In December 2011 when I was elected as Senior Warden to Army AMD Council #373, Richard came as our treasurer We sat in the office and talked, and I expressed some of my issues. He was sympathetic and pretty much told me he had no idea. It really helped me move on, whether he knew it or not.
In spring of 2012 I sat in lodge for the last time to date, during that stated meeting I sat next to my mentor, my friend and my brother, Richard Adaszczyk. I put my arm around him and enjoyed his company. I for the first time, in a long time, felt at home in my mother lodge. I didn't go back after that, not out of any conscious choice, because life became busy for me, and my other vocational and Masonic obligations.

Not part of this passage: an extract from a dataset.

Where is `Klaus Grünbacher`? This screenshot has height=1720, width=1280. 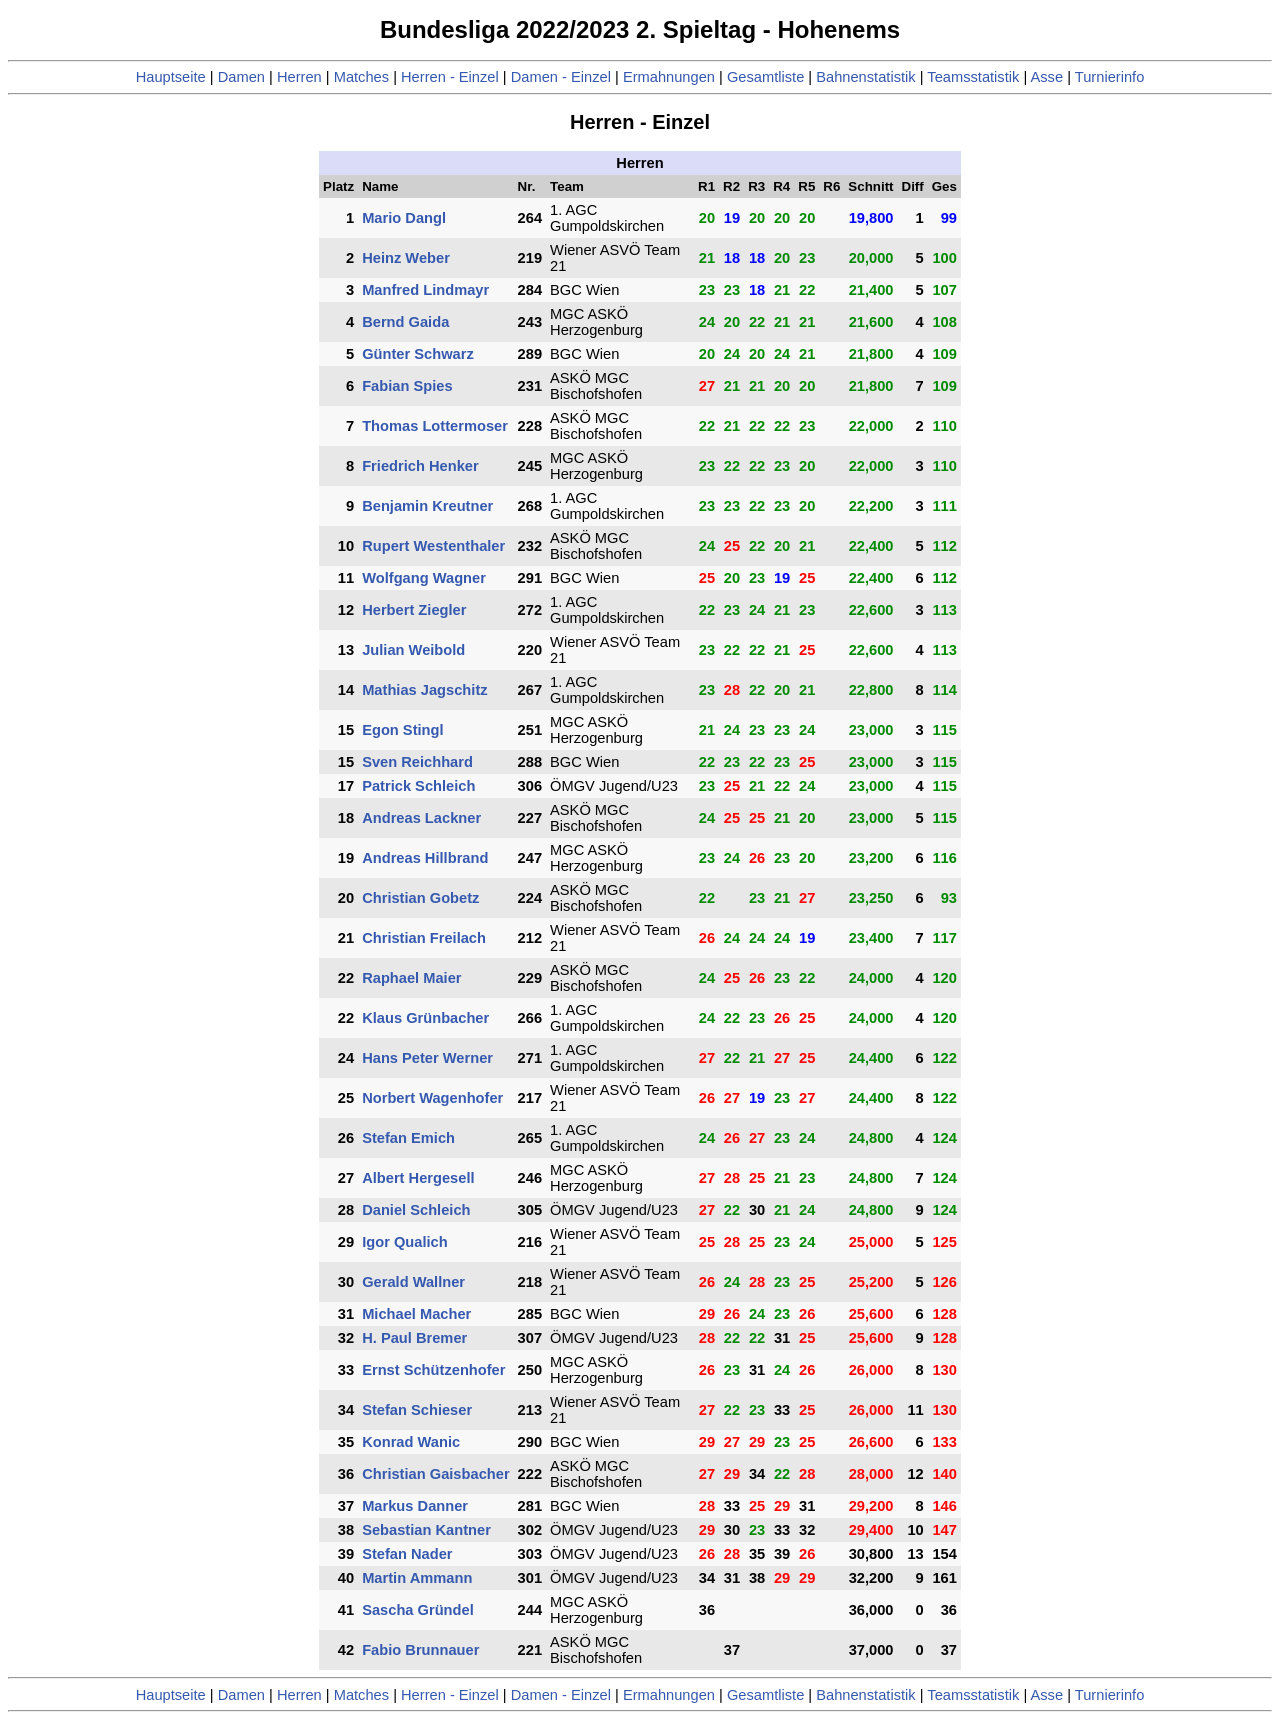 Klaus Grünbacher is located at coordinates (425, 1018).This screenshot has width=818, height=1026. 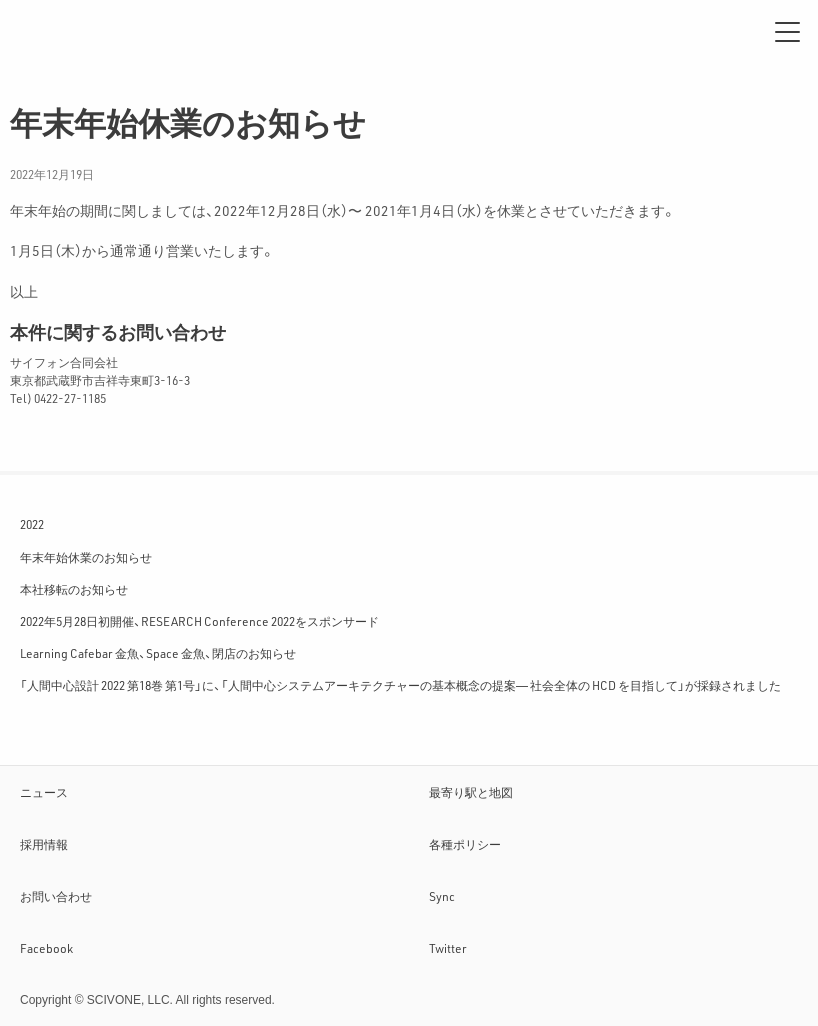 What do you see at coordinates (471, 792) in the screenshot?
I see `最寄り駅と地図` at bounding box center [471, 792].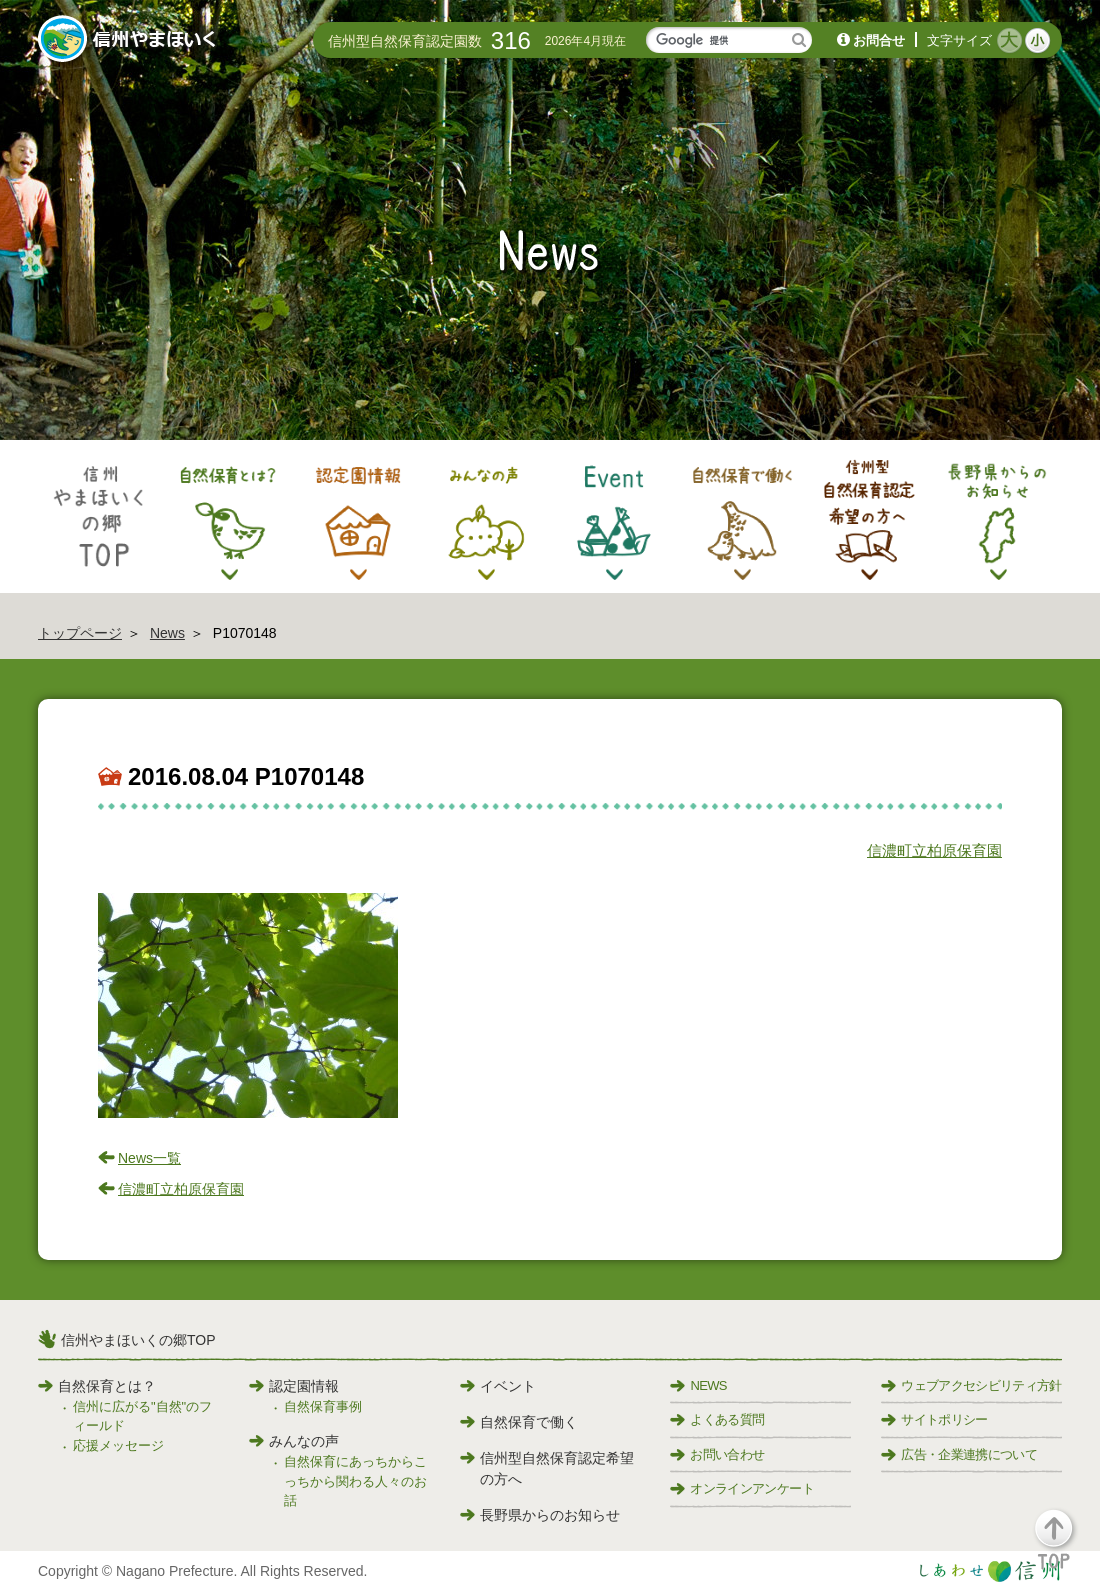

I have lost a lot of friends and soldiers in my life, I have lost men to suicide, drug addiction, the hands of our enemies and pure accident. Those are hard pills to swallow. Richard wasn't doing well for a while, and we all knew it.
Still, I don't want to go back in that lodge room, open it in a EA, FC or MM without him there. I know I will sooner or later, but it just doesn't seem right
I am thankful to God for being blessed to know Richard Adaszczyk. He initiated me into this great fraternity, encouraged me and guided me. He has become ingrained in my Masonic journey and was acting WM when I was initiated, and I am so happy for that.
So as I move forward with things, and my Masonic journey, Richard will always be alive and a corner stone in my Masonic foundation.
Thank you Richard and I know you are in the comfort in the bosom of God and his Son Jesus Christ.